When a local government denies an application for a planned development, that decision must include findings sufficient to apprise the applicant of what steps might be taken to obtain approval or inform the applicant that it is unlikely the application will be approved.

J. Conser and Sons, LLC (Conser) appealed a city decision denying Conser’s request for approval of a planned development subdivision on a 41.12-acre property that would include roads (8.11 acres), single-family dwellings on 138 individual lots (19.97 acres), and an open space natural area comprised mostly of drainage ways, floodplains, and wetlands (13.04 acres). The proposed subdivision is zoned Rural Residential – Urban Conversion (RR-10-UC) and is subject to the conditional use provisions of the Millersburg Land Use Development Code (MLUDC). The city denied Conser’s request on the basis that the 13.04-acre natural area did not warrant an exception to 10,000-square foot minimum lot size, 80-foot lot width, and 20-foot rear yard setback requirements.

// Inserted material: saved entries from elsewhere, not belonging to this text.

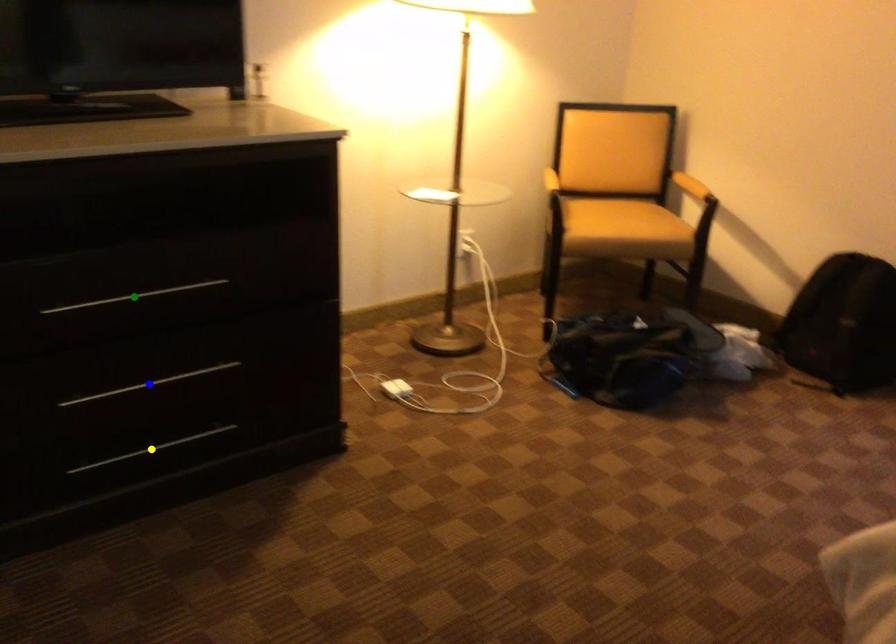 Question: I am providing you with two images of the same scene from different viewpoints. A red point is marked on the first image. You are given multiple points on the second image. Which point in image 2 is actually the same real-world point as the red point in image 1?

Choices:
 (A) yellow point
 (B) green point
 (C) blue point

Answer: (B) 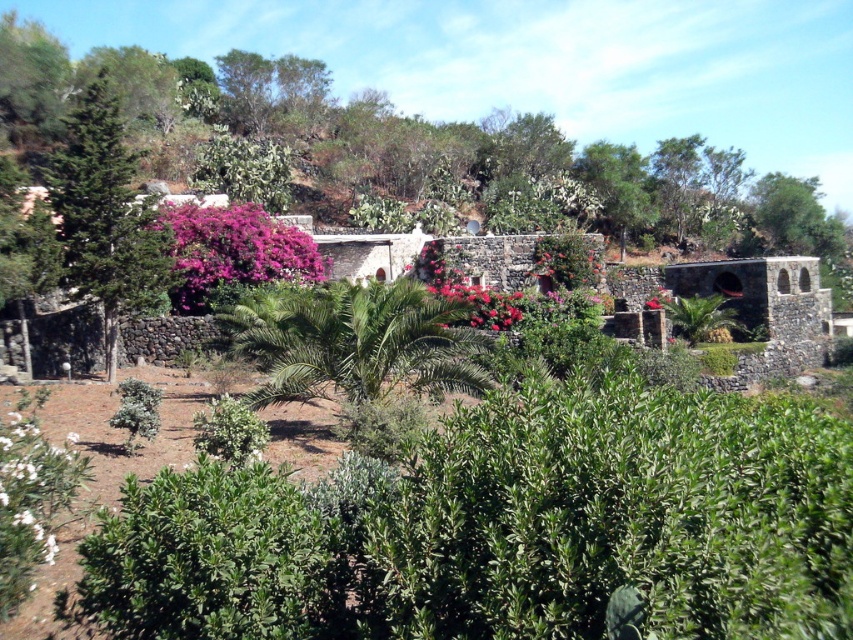 From the picture: Can you confirm if purple matte flowers at left is positioned to the left of white matte flower at lower left?

Correct, you'll find purple matte flowers at left to the left of white matte flower at lower left.

Is purple matte flowers at left positioned behind white matte flower at lower left?

Yes, it is behind white matte flower at lower left.

What are the coordinates of `purple matte flowers at left` in the screenshot? It's located at (233, 252).

Is point (196, 227) farther from viewer compared to point (809, 244)?

No, (196, 227) is in front of (809, 244).

Is point (190, 240) positioned behind point (815, 228)?

No.

Find the location of `purple matte flowers at left`. purple matte flowers at left is located at coordinates (233, 252).

Does green leafy bush at center have a lesser height compared to green textured tree at left?

Yes, green leafy bush at center is shorter than green textured tree at left.

Between point (340, 342) and point (120, 141), which one is positioned in front?

Point (340, 342)

Where is `green leafy bush at center`? This screenshot has height=640, width=853. green leafy bush at center is located at coordinates (357, 340). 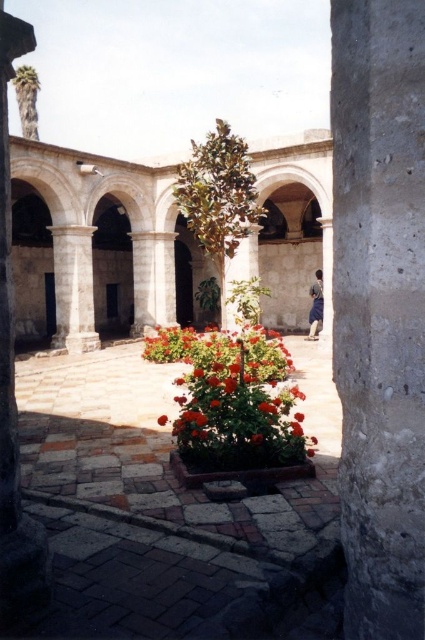 You are standing in the courtyard and want to take a photo of the smooth stone pillar at left. Where should you position yourself to capture it in the frame?

To capture the smooth stone pillar at left in the frame, position yourself at the coordinates corresponding to its 2D location at point (14,387).

You are standing in the courtyard and want to take a photo of the brown fabric person at center without including the smooth stone pillar at left in the frame. Is it possible to do so by moving to the right side of the courtyard?

The smooth stone pillar at left is positioned under the brown fabric person at center, meaning the pillar is directly beneath them. Moving to the right side of the courtyard would still keep the pillar in the background behind the person, so it might still appear in the photo. To avoid the pillar, you might need to move to the left side instead, where the pillar is not obstructing the view of the person.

Conser’s fourth assignment of error contended, in part, that the city erroneously determined that the natural area was a liability rather than an asset, that the city’s finding was not supported by evidence in the record, and that the city’s comprehensive plan and the MLUDC both encourage preservation of open space. Despite agreeing with Conser on that point, LUBA held that the city’s description of the natural area as a liability was not itself reversible or remandable error. Conser additionally assigned error to the city’s failure to advise Conser of changes that might make the planned development approvable. LUBA agreed with Conser that the city’s decision must be remanded to provide further guidance on the types of changes that might lead to approval of the subdivision. LUBA noted that, although it is not the city’s obligation to redesign the proposal, “a local government’s findings must be sufficient to inform the applicant either what steps are necessary to obtain approval or that it is unlikely that the application will be approved.” Bridge Street Partners v. City of Lafayette, 56 Or LUBA 387, 394 (2008). REMANDED.